Gottlieb von Greyerz, 1817 papercut by Claire von Greyerz

Von Greyerz was an accomplished papercutting artist. According to a story told by her granddaughter Emilie Billon-Haller, this began when she was given paper and scissors during an illness at age six. The Stuttgart-based papercutting artist Luise Duttenhofer was a family friend who made a silhouette of her mother and was an artistic influence, as evidenced by von Greyerz' use of the same embossing techniques to make her work more lively.

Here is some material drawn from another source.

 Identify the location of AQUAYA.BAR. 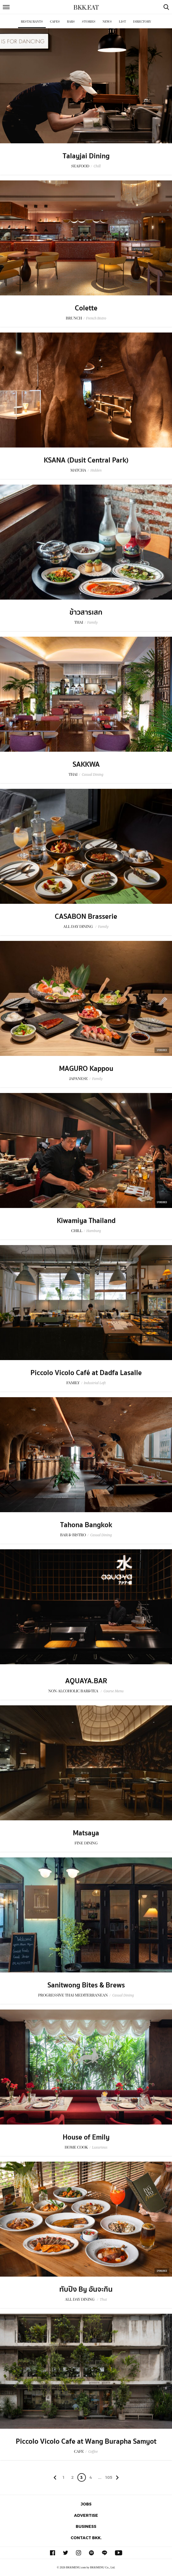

It is possible that the two women came in contact during one of von Greyerz' visits to Stuttgart between 1803 and 1815, where von Greyerz stayed with Duttenhofer's friend Karl Mayer in 1813. The two women swapped papercuts, and some of the von Greyerz papercuts are now in the collection of the Schiller-Nationalmuseum, just like those of Duttenhofer. As not all papercuts were signed, it is sometimes difficult to identify the creator in collections including works by both women. According to Billon-Haller, the von Greyerz papercuts are poetic, allegoric or romantic and include beautiful landscapes. There are also domestic scenes and antique or mythological themes present in her work, as well as Biblical or Indic motives that she had encountered while reading.

She was featured in the 2017 edition of her hometown's Mainzer Frauenkalender, a calendar featuring women associated with Mainz.